The Pasteur Institute of Dakar (IPD) and World Bank’s International Finance Corporation (IFC) last week agreed to join forces to build a Covid-19 vaccine factory in Senegal.
The $222m plant will expand an existing facility set up to combat yellow fever.
The Africa Centres for Disease Control and Prevention estimates that only 15% of Africa’s population is fully immunised against the coronavirus, and 65% of the available stock has already been used.
The plant will eventually produce 300 million doses a year dealing with a variety of viral diseases, financed by a mix of public and private grants.
According to the World Bank, 99% of vaccines used in Africa are imported. African leaders have set a target of reducing that figure to at least 60% over the next 20 years, and are looking for partners to help them achieve it.

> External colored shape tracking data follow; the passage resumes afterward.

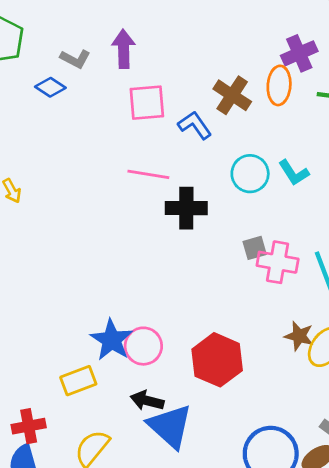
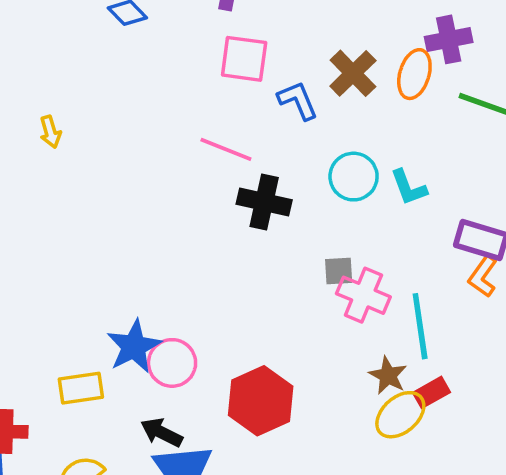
brown star: (299, 336) -> (388, 375), moved

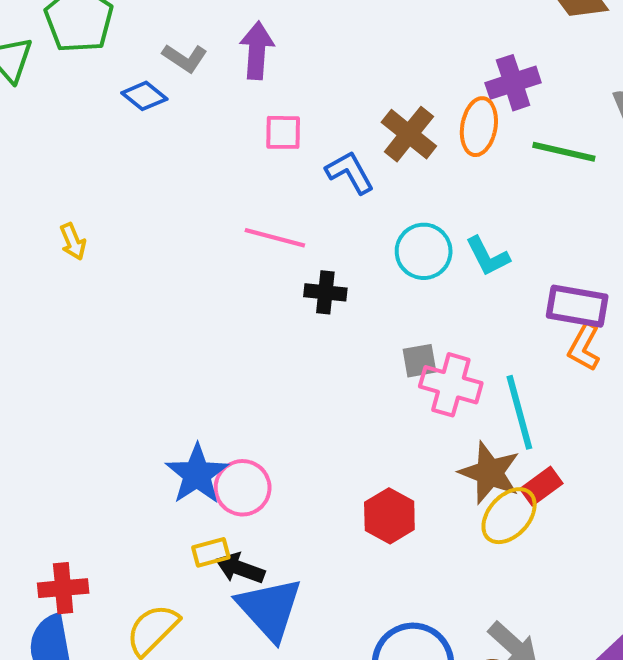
pink square: (244, 59) -> (283, 132), size x0.7
black cross: (264, 202) -> (325, 292), size x0.7
brown star: (388, 375) -> (490, 473), size x1.4
yellow rectangle: (81, 388) -> (211, 552), moved, size x0.7
red hexagon: (261, 401) -> (389, 516), moved, size x0.7

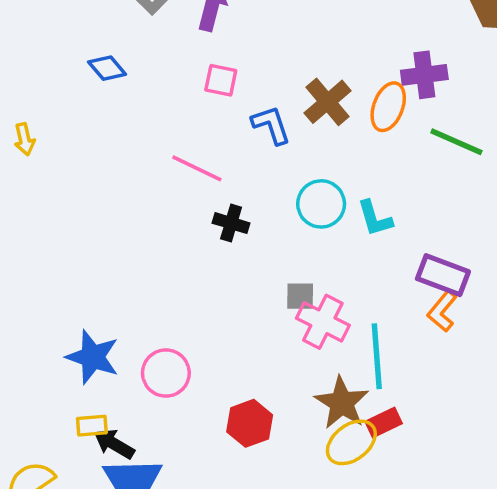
blue diamond: (144, 96) -> (107, 68), moved
blue star: (197, 474) -> (93, 357), turned -30
pink circle: (243, 488) -> (166, 373), moved

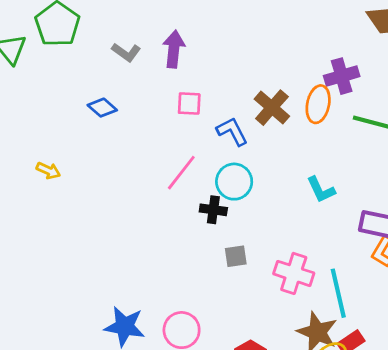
yellow arrow: (25, 139) -> (48, 171), turned -45
pink line: (197, 168) -> (181, 173), turned -69
cyan circle: (321, 204) -> (234, 182), moved
gray square: (300, 296) -> (236, 256), moved

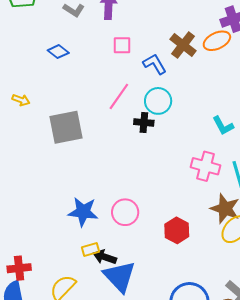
orange ellipse: (318, 104) -> (217, 41), turned 56
cyan L-shape: (321, 190) -> (223, 126), moved
gray square: (236, 256) -> (66, 127), moved, size x2.0

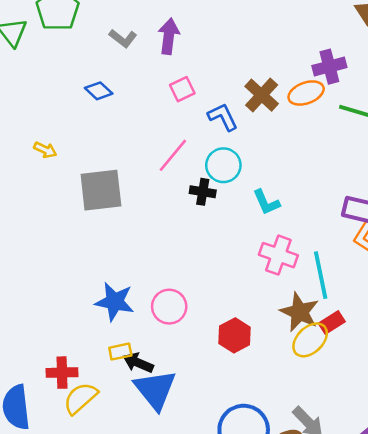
pink square: (122, 45) -> (182, 89), turned -30
cyan L-shape: (223, 126) -> (266, 202), moved
red cross: (19, 268) -> (62, 373), moved

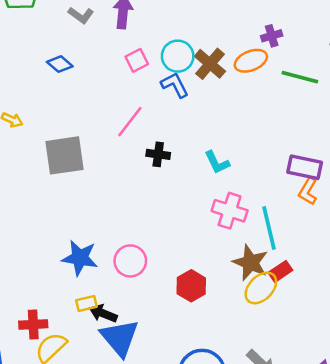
purple cross: (329, 67) -> (272, 36), size x0.7
cyan circle: (223, 165) -> (178, 56), moved

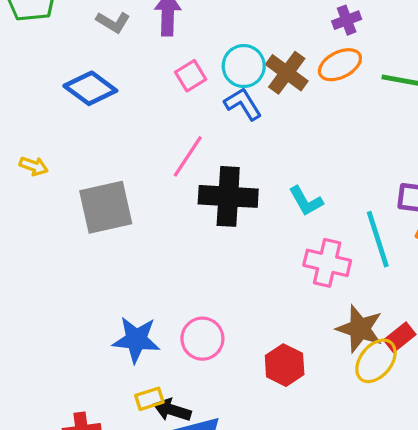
purple cross: (272, 36) -> (347, 20), moved
blue diamond: (60, 64) -> (90, 88), size x1.5
black cross: (158, 154) -> (228, 196), size x1.8
cyan line: (269, 228) -> (378, 239), moved

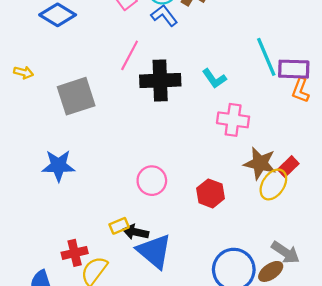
cyan line: (378, 239) -> (266, 57), moved
blue star: (136, 340) -> (58, 166), moved

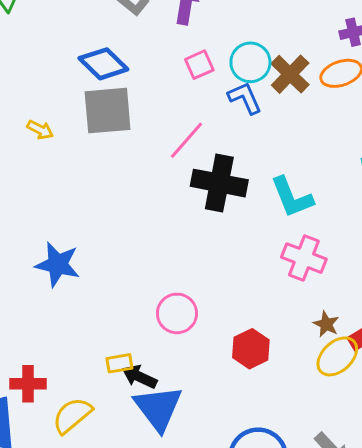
cyan L-shape: (214, 79) -> (292, 197), size x1.4
gray square: (76, 96) -> (108, 111), moved
brown star: (260, 163) -> (326, 324), size x0.6
red cross: (75, 253) -> (28, 384), moved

Makhtar Diop, the IFC’s managing director, commented: “The pandemic has taught us how risky it is to depend on the rest of the world for the supply of essential goods and services. The IFC is committed to helping African countries build their production capacity, especially when it comes to vaccines.”
Amadou Sall, director of the IPD, added: “With other donors and collaborators, IPD intends to accelerate its action to produce vaccines against Covid-19 and other diseases that threaten public health in Africa.”
In January, Morocco launched a pan-African vaccine factory (see further reading), and last year German pharmaceutical firm BioNTech signed an agreement with Senegal and Rwanda to set up manufacturing plants on their territories. US drug company Moderna has also announced the construction of a vaccine factory in Kenya.